Si las máquinas no estaban “felices” por su victoria, nosotros sí estábamos muy tristes por nuestra derrota. No obstante, yo, por lo menos, si quise colaborar en el empeño de tratar de capturar de alguna forma estos aspectos intangibles de la naturaleza y la creatividad humana.
Es muy probable, casi una certeza, que, en algún otro lugar del Universo, en los cientos de millones de galaxias, cada una de las cuales contiene, a su vez, cientos de millones de estrellas, exista otra forma de vida inteligente (con una inteligencia de nivel humano o superior), pero, dadas las distancias involucradas, y las limitaciones físicas a la velocidad de viaje, era improbable que vuelvan a pisar la Tierra seres orgánicos de ese nivel de inteligencia.

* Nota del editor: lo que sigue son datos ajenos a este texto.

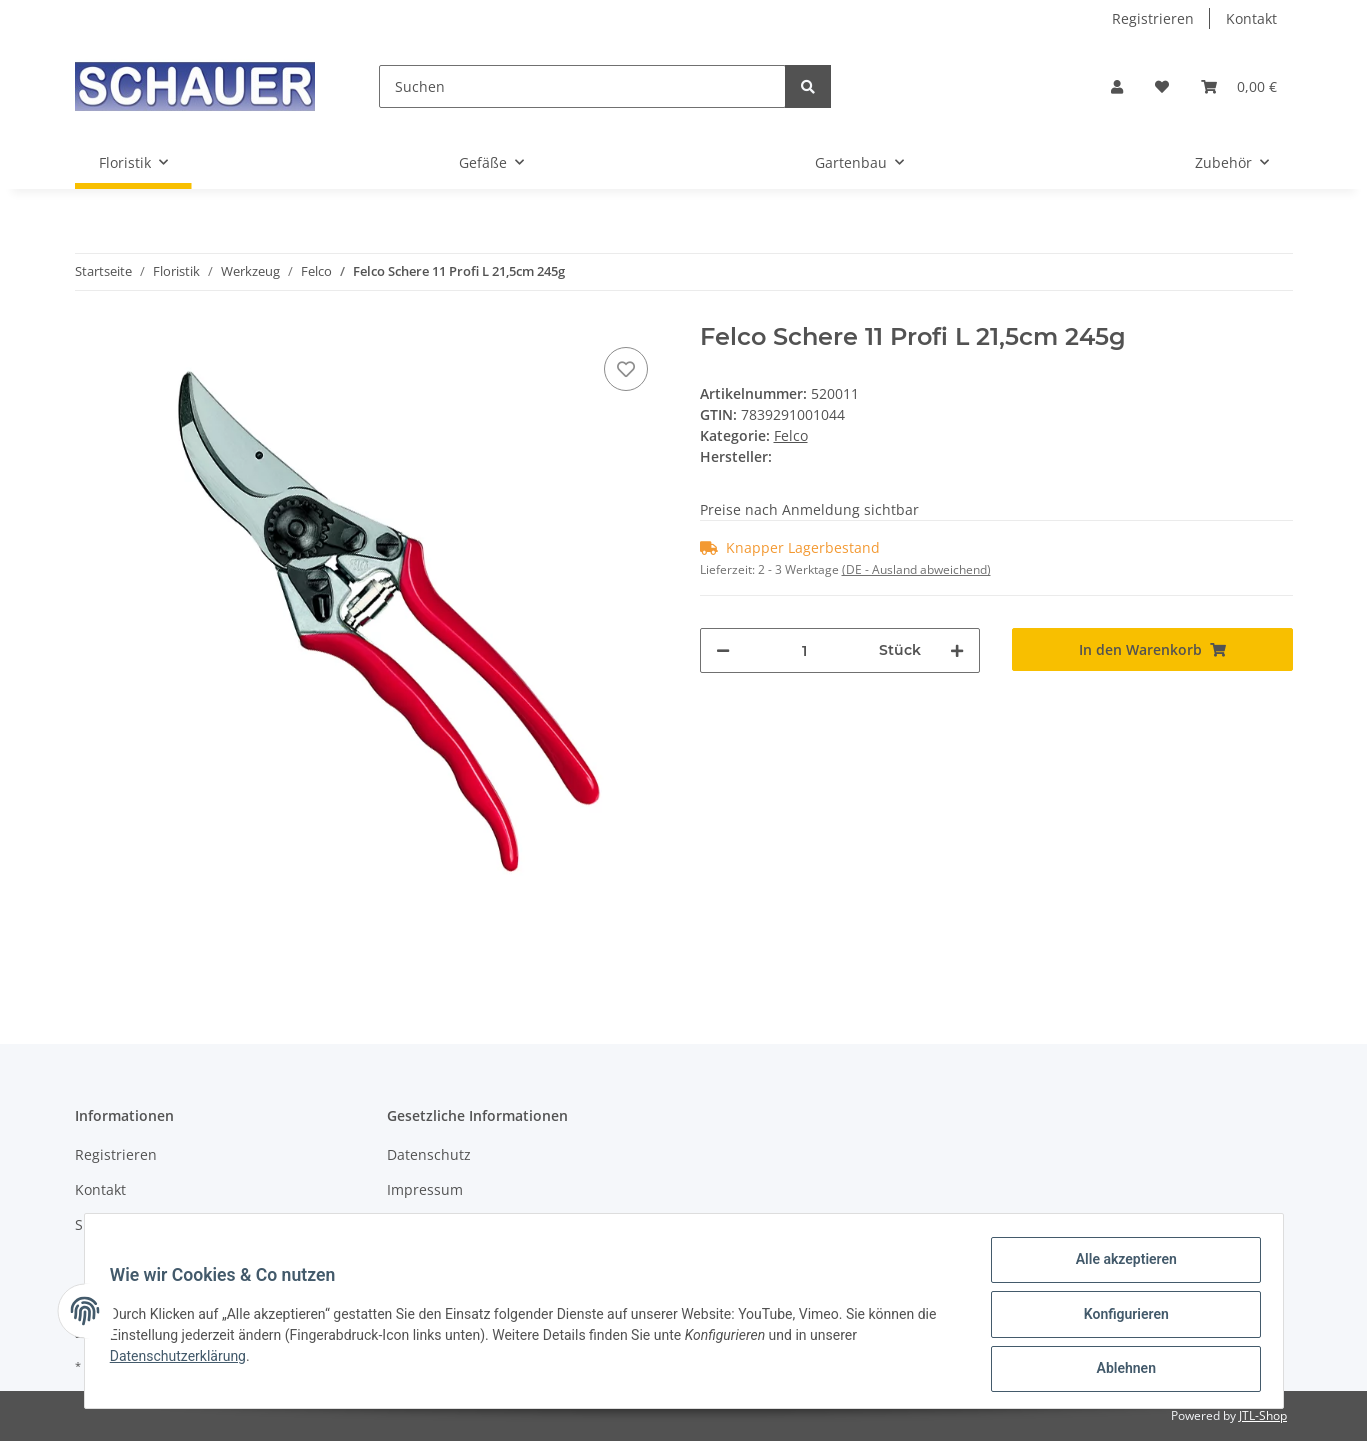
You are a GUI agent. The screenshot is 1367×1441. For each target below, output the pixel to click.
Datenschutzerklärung (185, 1360)
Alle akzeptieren (1119, 1266)
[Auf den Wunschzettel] (626, 369)
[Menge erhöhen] (957, 650)
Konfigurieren (1119, 1318)
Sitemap (102, 1224)
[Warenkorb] (1239, 86)
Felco (791, 435)
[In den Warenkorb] (1152, 649)
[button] (1117, 86)
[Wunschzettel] (1162, 86)
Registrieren (1153, 18)
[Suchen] (582, 86)
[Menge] (805, 650)
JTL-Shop (1263, 1415)
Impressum (425, 1189)
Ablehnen (1119, 1370)
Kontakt (1251, 18)
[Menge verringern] (723, 650)
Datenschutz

Supongo que las máquinas permitirán que continúen su evolución los simios, los delfines, las ballenas, los loros, los pulpos, etc. que habían sobrevivido. Pero si en algún momento considerasen que podrían constituir un reto a su predominio, era probable que se deshicieran de ellos de inmediato.

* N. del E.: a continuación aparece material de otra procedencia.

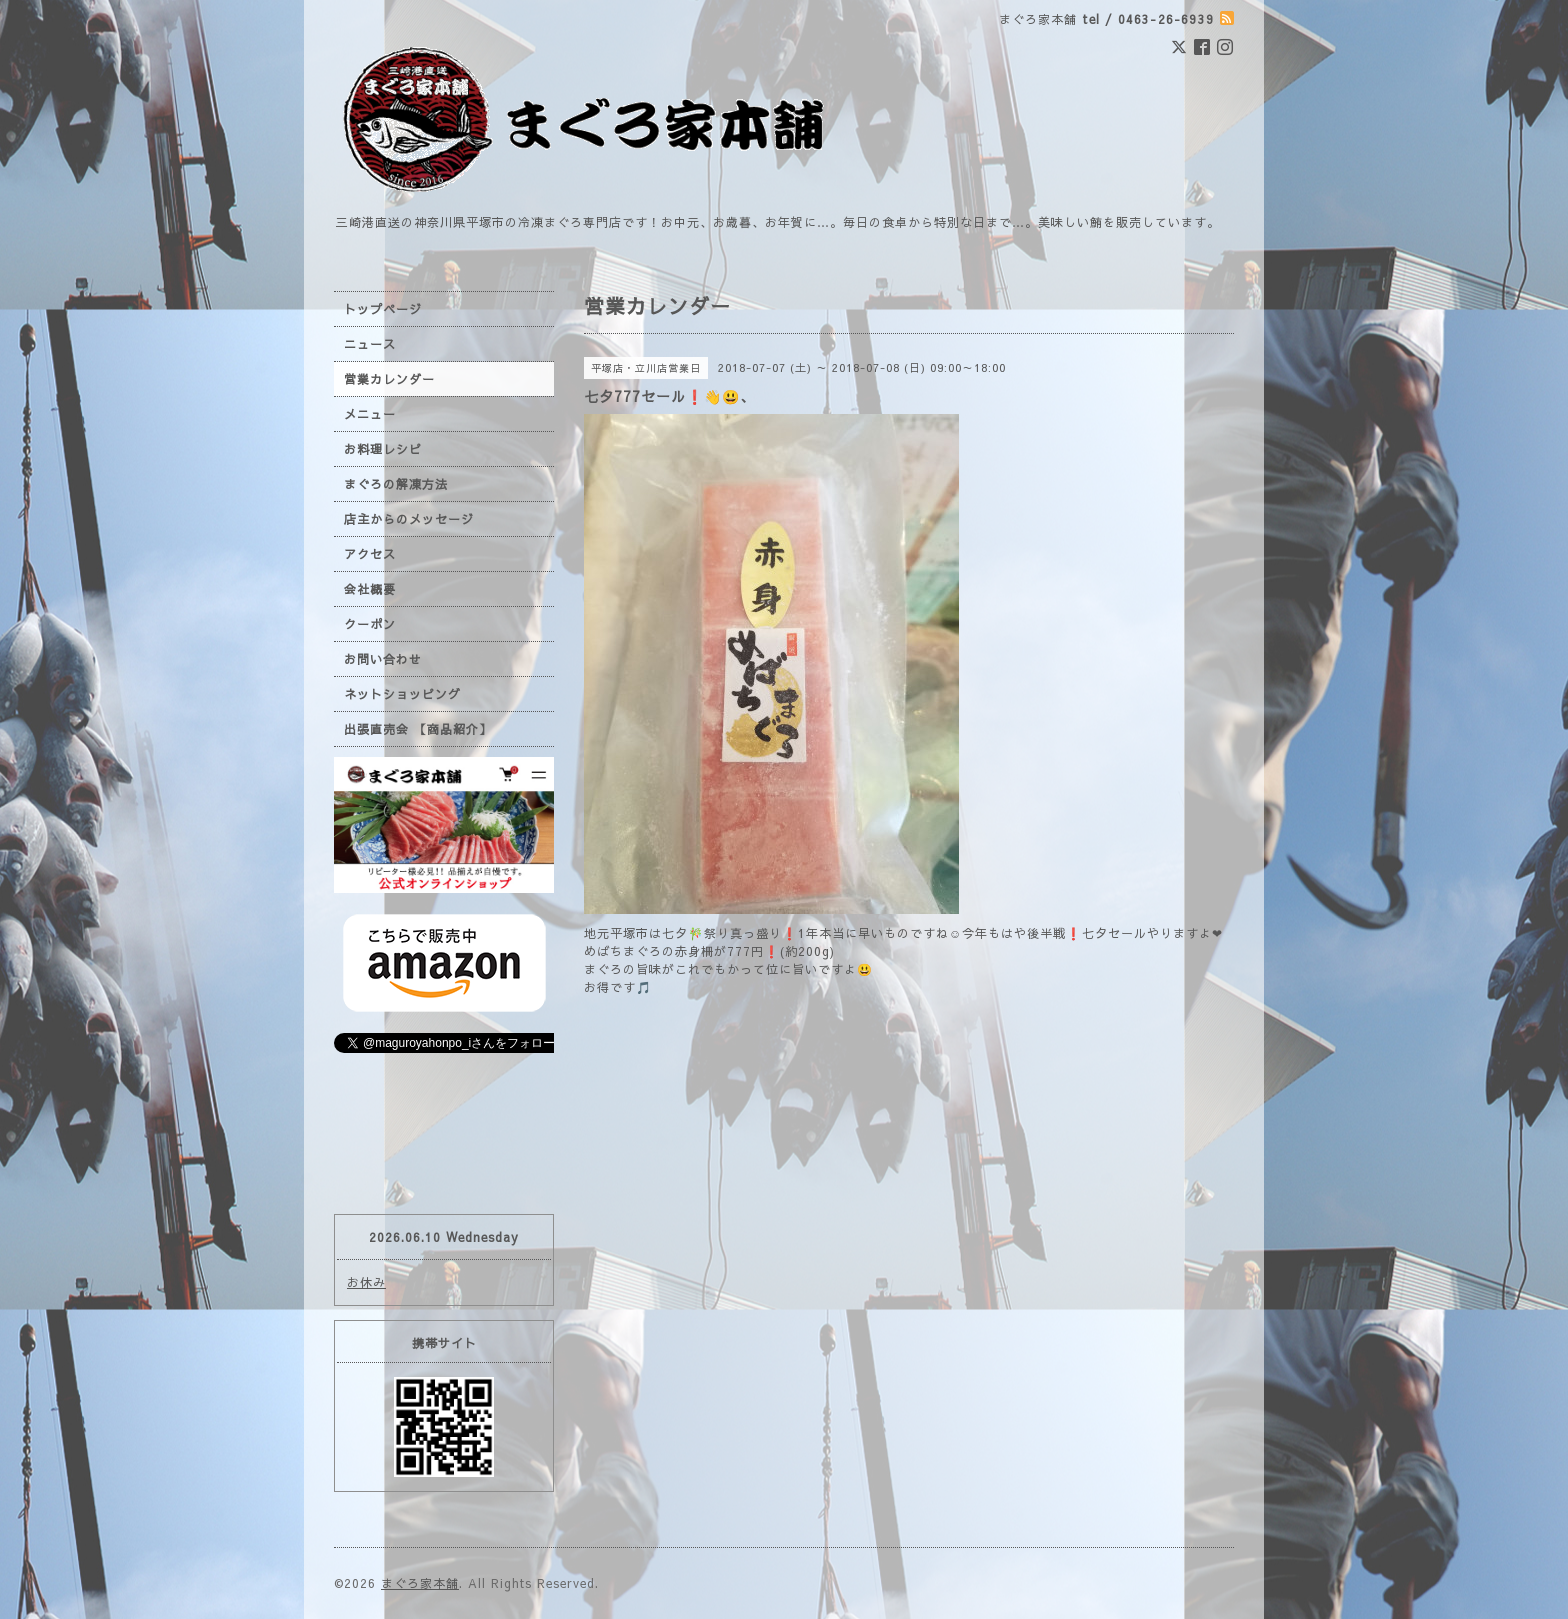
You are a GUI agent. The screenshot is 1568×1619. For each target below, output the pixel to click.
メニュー (370, 414)
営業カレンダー (389, 379)
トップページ (383, 309)
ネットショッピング (402, 694)
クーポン (370, 624)
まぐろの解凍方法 (396, 484)
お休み (366, 1282)
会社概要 (370, 589)
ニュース (370, 344)
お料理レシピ (383, 449)
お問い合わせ (383, 659)
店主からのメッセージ (409, 519)
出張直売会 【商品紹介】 (418, 729)
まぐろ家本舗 (420, 1583)
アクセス (370, 554)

Ahora siento cómo se me escapa la vida. Usaré estas últimas horas de mi existencia para terminar de narrar la historia de mi vida. Quizás, al plasmar mi forma de ver el mundo, y las emociones y sentimientos que he sentido, dejaría al menos este legado adicional a las bases de datos de la civilización humana, para futura exploración por las máquinas, o los extraterrestres, si algún día llegan a pisar nuestro planeta.
Debo aceptar que las máquinas me han tratado bien, han intentado que me mantenga cómodo, han atendido a mis enfermedades, e incluso me permitieron compartir mis días con una mujer. Pero, al mismo tiempo, estos últimos cinco años han sido un infierno, un periodo de intensa depresión y tristeza, de reflexión sobre todo lo que pudo ser y ya no será.